Old guys like me remember saving files to 8 1/2" floppy disks. You always had to save a file twice, on two different disks, so that if one disk went bad (and floppies went bad with discouraging regularity), you could retrieve the data from the other.
Of course, hard drives came along. These were much more rugged than floppies, and didn't fail all that often. And people got out of the habit of backing up files.
But hard drives do fail. Not often, but it only takes once. And that's worse than a failed floppy, which might have only held 10 files. If you don't back up, everything is lost.
I recently got a question about saving files from a student whose hard drive failed. And I had to tell him there was little I can do.

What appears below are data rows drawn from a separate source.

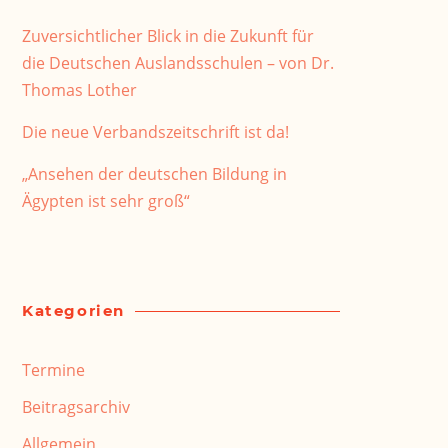
Zuversichtlicher Blick in die Zukunft für
die Deutschen Auslandsschulen – von Dr.
Thomas Lother
Die neue Verbandszeitschrift ist da!
„Ansehen der deutschen Bildung in
Ägypten ist sehr groß“
Kategorien
Termine
Beitragsarchiv
Allgemein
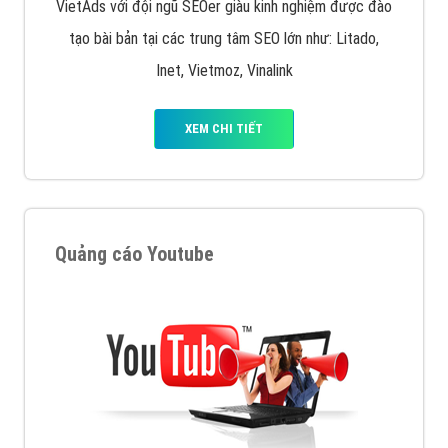
VietAds với đội ngũ SEOer giàu kinh nghiệm được đào
tạo bài bản tại các trung tâm SEO lớn như: Litado,
Inet, Vietmoz, Vinalink
XEM CHI TIẾT
Quảng cáo Youtube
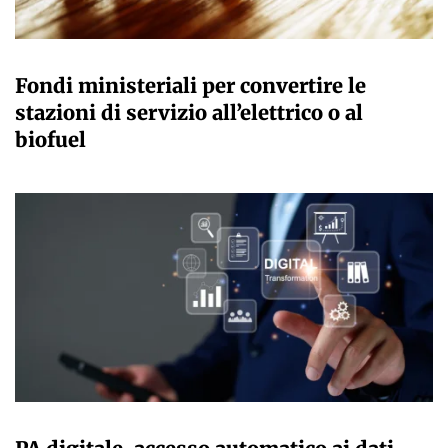
GIULIA GALLIANO SACCHETTO
Fondi ministeriali per convertire le
stazioni di servizio all’elettrico o al
biofuel
GIULIA GALLIANO SACCHETTO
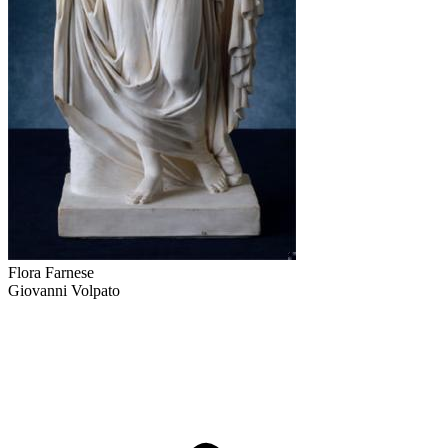
Flora Farnese
Giovanni Volpato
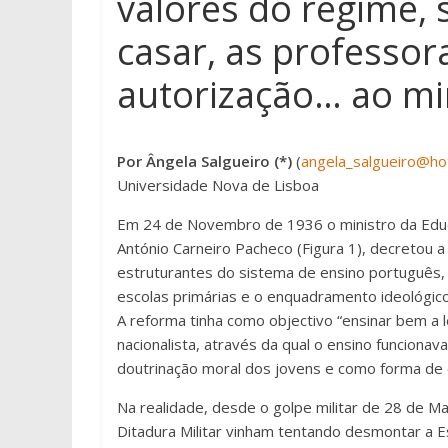
valores do regime, s
casar, as professor
autorização… ao mi
Por Ângela Salgueiro (*)
(
angela_salgueiro@ho
Universidade Nova de Lisboa
Em 24 de Novembro de 1936 o ministro da Educa
António Carneiro Pacheco (Figura 1), decretou a
estruturantes do sistema de ensino português
escolas primárias e o enquadramento ideológic
A reforma tinha como objectivo “ensinar bem a l
nacionalista, através da qual o ensino funcion
doutrinação moral dos jovens e como forma de 
Na realidade, desde o golpe militar de 28 de Ma
Ditadura Militar vinham tentando desmontar a E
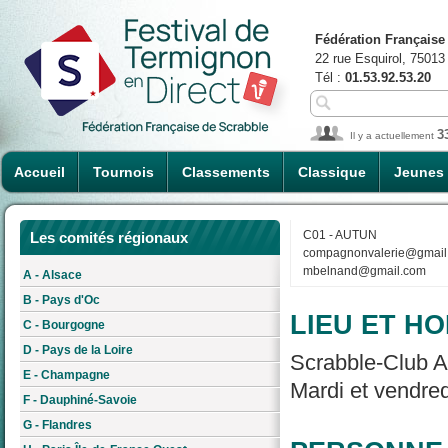
Fédération Française
22 rue Esquirol, 75013
Tél :
01.53.92.53.20
3
Il y a actuellement
Accueil
Tournois
Classements
Classique
Jeunes
C01 - AUTUN
Les comités régionaux
compagnonvalerie@gmail
mbelnand@gmail.com
A - Alsace
B - Pays d'Oc
LIEU ET HO
C - Bourgogne
D - Pays de la Loire
Scrabble-Club A
E - Champagne
Mardi et vendred
F - Dauphiné-Savoie
G - Flandres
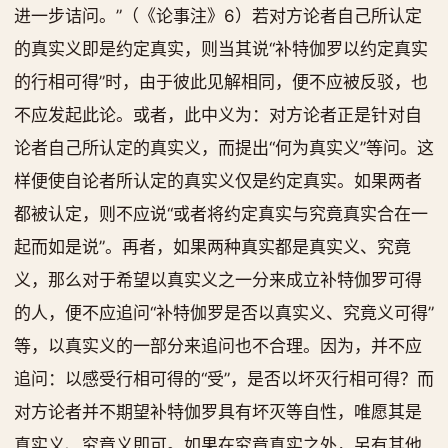
进一步诘问。”（《论事注》6）若对方论者自己所认定
的真实义即是约定真实，则当其说“补特伽罗以约定真实
的行相可得”时，由于彼此见解相同，便不应被反驳，也
不应发起此论。或者，此中义为：对方论者正是针对自
论者自己所认定的真实义，而提出“何为真实义”等问。这
样便使自论者所认定的真实义仅是约定真实。如果两者
都被认定，则不应说“或者将约定真实与究竟真实合在一
起而如是说”。再者，如果两种真实都是真实义、究竟
义，那么对于希望以真实义之一分来成立补特伽罗可得
的人，便不应追问“补特伽罗是否以真实义、究竟义可得”
等，以真实义的一部分来追问也不合理。因为，并不应
追问：以感受行相可得的“受”，是否以坏灭行相可得？而
对方论者并不期望补特伽罗具有坏灭等自性，唯愿其是
真实义、究竟义即可。如果在究竟真实之外，另有其他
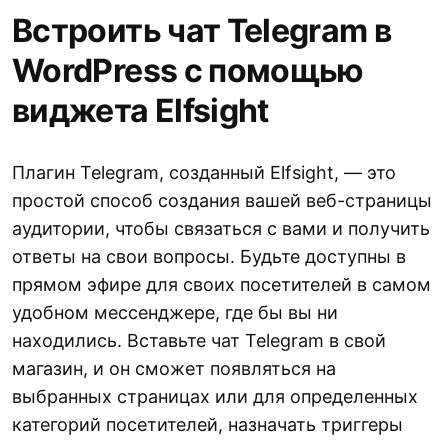
Встроить чат Telegram в
WordPress с помощью
виджета Elfsight
Плагин Telegram, созданный Elfsight, — это
простой способ создания вашей веб-страницы
аудитории, чтобы связаться с вами и получить
ответы на свои вопросы. Будьте доступны в
прямом эфире для своих посетителей в самом
удобном мессенджере, где бы вы ни
находились. Вставьте чат Telegram в свой
магазин, и он сможет появляться на
выбранных страницах или для определенных
категорий посетителей, назначать триггеры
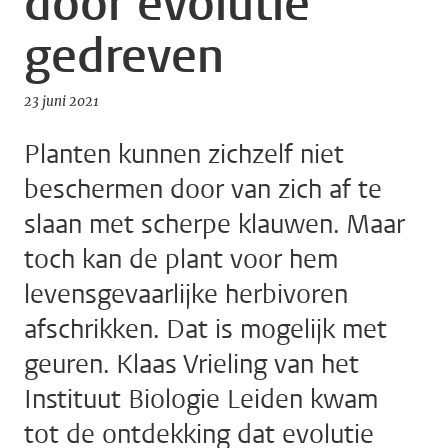
door evolutie
gedreven
23 juni 2021
Planten kunnen zichzelf niet
beschermen door van zich af te
slaan met scherpe klauwen. Maar
toch kan de plant voor hem
levensgevaarlijke herbivoren
afschrikken. Dat is mogelijk met
geuren. Klaas Vrieling van het
Instituut Biologie Leiden kwam
tot de ontdekking dat evolutie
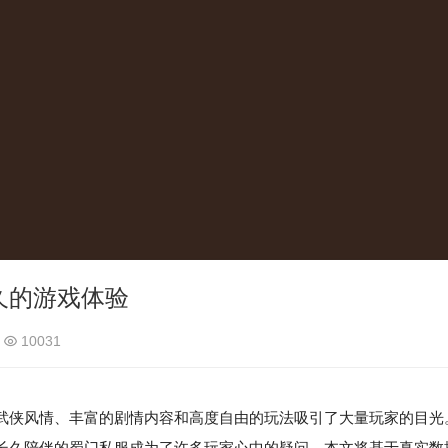
久的游戏体验
10031
武侠风情、丰富的剧情内容和高度自由的玩法吸引了大量玩家的目光
长久陪伴的蜀门私服成为了许多玩家心中的疑问。本文将基于真实数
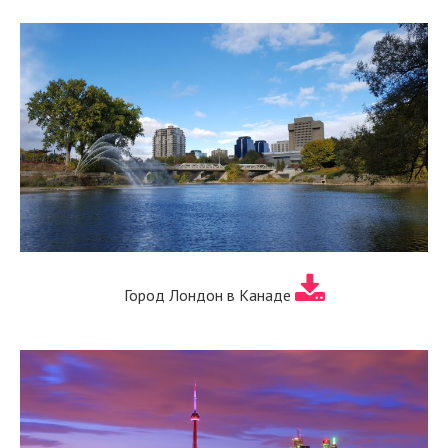
Город Лондон в Канаде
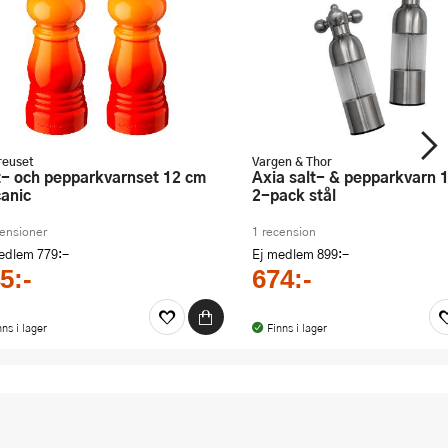
reuset
Vargen & Thor
Axia salt- & pepparkvarn 18 cm
canic
2-pack stål
censioner
1 recension
medlem
779:-
Ej medlem
899:-
5:-
674:-
nns i lager
Finns i lager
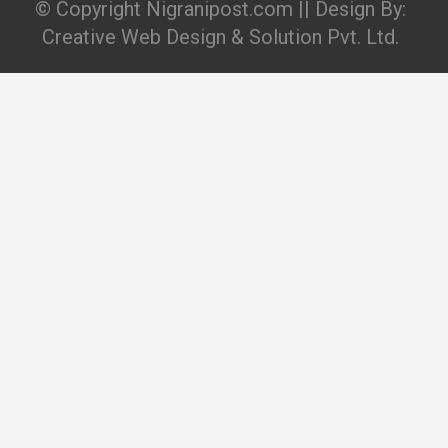
© Copyright Nigranipost.com || Design By:
Creative Web Design & Solution Pvt. Ltd.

So, even if hard drive failures are rare, it's vital to back up data in the off chance that you have one.
In the past, I have mentioned Mozy. It's a simple way to automatically back up your data. The free version has limited storage, but it's plenty for your papers and other documents.
If you want back up pictures, use Picasa or flickr or another online picture sharing service (some come with your digital camera). When you upload pictures to share, you are also backing them up, so you win in two ways.
And to be even safe, put your most important file on some additional service. We saw this week how Ruckus collapsed; the same thing can happen to the place where you're storing your data. If Mozy goes under, you can use another option. I've been trying out Mediafire, but there are many other free file hosting services.
It's best to prepare, so if the worst happens, you can recover as much as possible.